▶ [EXCERPTED DATA]:
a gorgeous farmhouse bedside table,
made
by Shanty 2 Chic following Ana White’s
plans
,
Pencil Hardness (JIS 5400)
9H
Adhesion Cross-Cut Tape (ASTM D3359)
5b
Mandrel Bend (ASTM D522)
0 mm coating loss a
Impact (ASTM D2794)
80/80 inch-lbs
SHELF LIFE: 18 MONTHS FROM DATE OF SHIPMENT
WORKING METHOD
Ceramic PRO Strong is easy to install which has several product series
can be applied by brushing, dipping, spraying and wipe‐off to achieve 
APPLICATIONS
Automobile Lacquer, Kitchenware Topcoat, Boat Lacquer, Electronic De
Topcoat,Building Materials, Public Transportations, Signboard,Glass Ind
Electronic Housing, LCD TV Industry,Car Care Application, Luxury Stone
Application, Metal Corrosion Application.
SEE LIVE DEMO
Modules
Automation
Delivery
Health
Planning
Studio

---

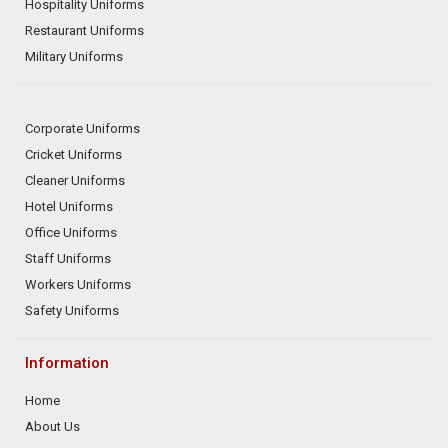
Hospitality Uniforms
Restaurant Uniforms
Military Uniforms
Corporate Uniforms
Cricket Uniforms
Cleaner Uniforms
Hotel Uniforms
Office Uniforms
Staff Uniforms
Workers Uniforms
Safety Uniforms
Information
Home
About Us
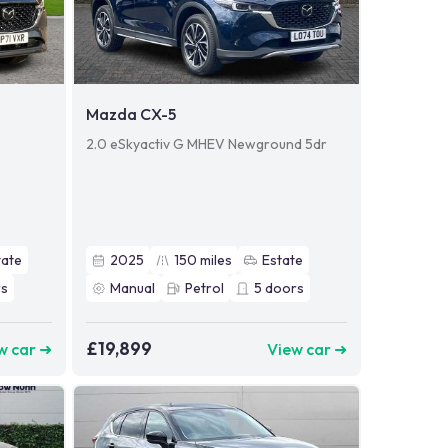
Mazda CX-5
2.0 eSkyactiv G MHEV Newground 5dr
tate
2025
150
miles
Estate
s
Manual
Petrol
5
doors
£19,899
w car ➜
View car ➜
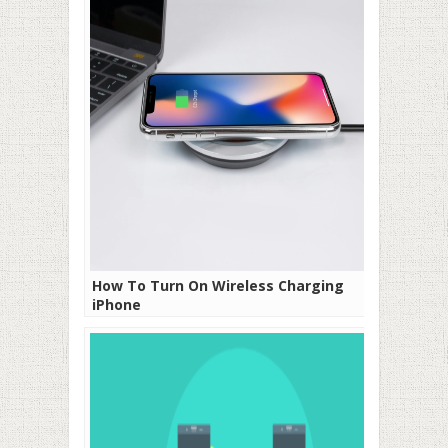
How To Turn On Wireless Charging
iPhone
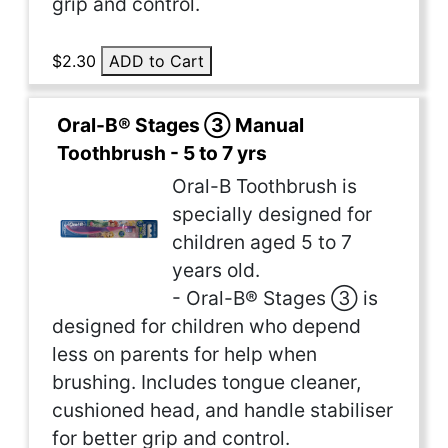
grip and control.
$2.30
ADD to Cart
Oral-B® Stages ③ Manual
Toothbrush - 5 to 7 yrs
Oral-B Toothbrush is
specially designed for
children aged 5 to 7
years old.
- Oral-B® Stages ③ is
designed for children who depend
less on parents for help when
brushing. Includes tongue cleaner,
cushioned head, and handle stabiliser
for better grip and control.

--

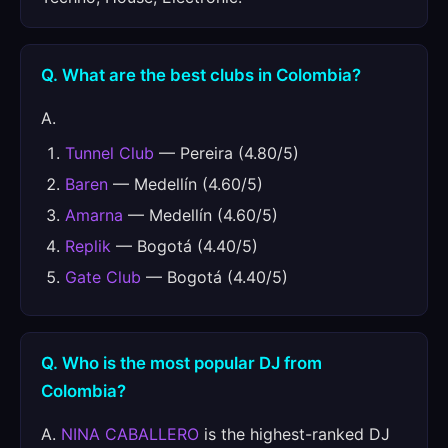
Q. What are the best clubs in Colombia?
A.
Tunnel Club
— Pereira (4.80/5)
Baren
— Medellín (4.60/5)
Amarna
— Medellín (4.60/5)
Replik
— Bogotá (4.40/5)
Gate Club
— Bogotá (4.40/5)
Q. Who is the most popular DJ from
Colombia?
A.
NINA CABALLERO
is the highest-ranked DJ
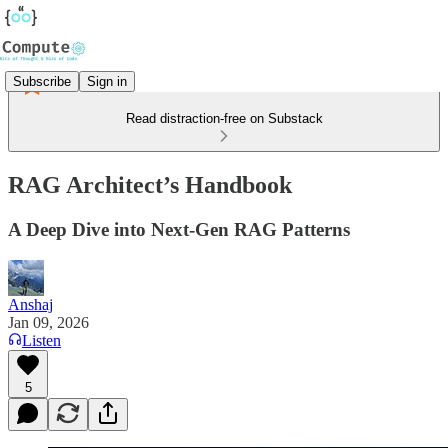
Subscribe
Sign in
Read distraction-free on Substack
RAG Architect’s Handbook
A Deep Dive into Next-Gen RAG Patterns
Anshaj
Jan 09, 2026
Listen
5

▶ [PROBLEM TO WORK ON]:
In the listing above, find the line with "a gorgeous farmhouse" and the line with "APPLICATIONS"; set down exactly those two lines and every line between them, nothing more.

▶ [SOLUTION]:
a gorgeous farmhouse bedside table,
made
by Shanty 2 Chic following Ana White’s
plans
,
Pencil Hardness (JIS 5400)
9H
Adhesion Cross-Cut Tape (ASTM D3359)
5b
Mandrel Bend (ASTM D522)
0 mm coating loss a
Impact (ASTM D2794)
80/80 inch-lbs
SHELF LIFE: 18 MONTHS FROM DATE OF SHIPMENT
WORKING METHOD
Ceramic PRO Strong is easy to install which has several product series
can be applied by brushing, dipping, spraying and wipe‐off to achieve 
APPLICATIONS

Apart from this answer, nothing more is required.